(Dataset entries)
►

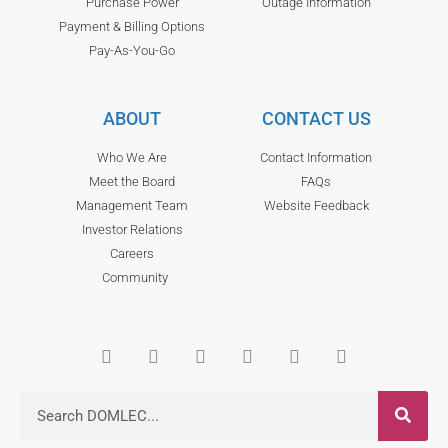
Purchase Power
Outage Information
Payment & Billing Options
Pay-As-You-Go
ABOUT
CONTACT US
Who We Are
Contact Information
Meet the Board
FAQs
Management Team
Website Feedback
Investor Relations
Careers
Community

◄

* _REQUIREMENT_:
Find and copy each line of the data where "Information" is present.

* _ANSWER TO THIS EXERCISE_:
Outage Information
Contact Information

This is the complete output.